The Claimant, the child JT, alleged that inadequate warning had been given by the neurologists at the Newcastle Upon Tyne Hospitals NHS Foundation Trust who were treating JT’s mother in 1998 concerning the risks and benefits of the anti-epileptic drug, Carbamazepine, particularly as the drug was being given for facial pain rather than as an anti-convulsant.

However, the Court concluded that, in 1998, the only risks which ought reasonably to have been appreciated by a competent neurologist, and of which the mother should have been informed, concerned possible structural (midline) abnormalities such as spina bifida and further that, as the drug was being given at 12/13 weeks gestation, then that risk was very small. Overall, therefore, reasonable advice would have been reassuring in tone. The Court concluded that sufficient warning/information had been given.
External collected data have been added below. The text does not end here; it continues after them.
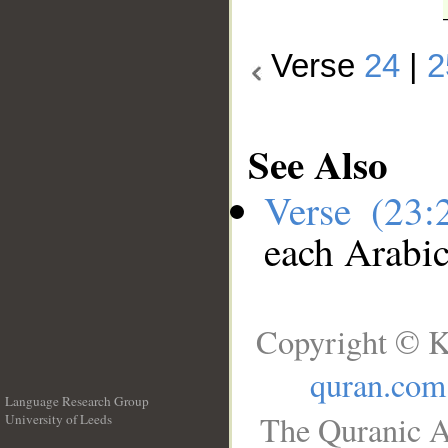
Verse
24
|
2
See Also
Verse (23
each Arabi
Copyright © K
quran.com
Language Research Group
The Quranic A
University of Leeds
__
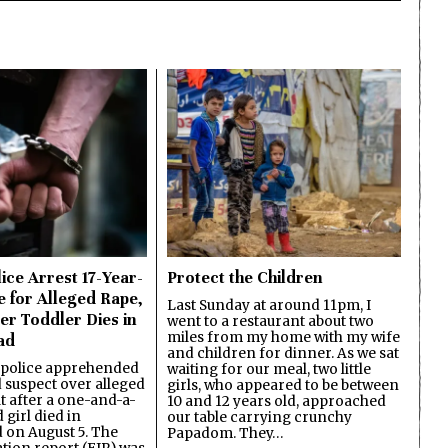
ice Arrest 17-Year-
Protect the Children
e for Alleged Rape,
Last Sunday at around 11pm, I
er Toddler Dies in
went to a restaurant about two
miles from my home with my wife
ad
and children for dinner. As we sat
 police apprehended
waiting for our meal, two little
d suspect over alleged
girls, who appeared to be between
lt after a one-and-a-
10 and 12 years old, approached
 girl died in
our table carrying crunchy
on August 5. The
Papadom. They…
In any event, even if no advice had been given concerning the effect of the drug on the unborn foetus, the Claimant’s mother would have accepted the very low risk of structural abnormalities given the magnitude of her pain.

The Claimant was born with a range of minor structural abnormalities, including a VSD which closed after 10 months, unilateral talipes which was corrected by 7 months of age, an occult spina bifida and an extra renal pelvis together with glue ear and suspected patchy developmental delay. The Court heard evidence from geneticists as to the extent to which the medical literature is capable of establishing a sufficient association between any of the Claimant’s structural or other abnormalities to enable the Claimant to prove causation on balance.

The Court concluded that no sufficient causative link was established with the Claimant’s in utero exposure to the drug and that, therefore, causation was not established. Further that save for the Claimant’s talipes, those abnormalities which were sufficiently established within the evidence were not capable of amounting to “injuries” as they were of no clinical or functional significance (Grieves/Johnston considered).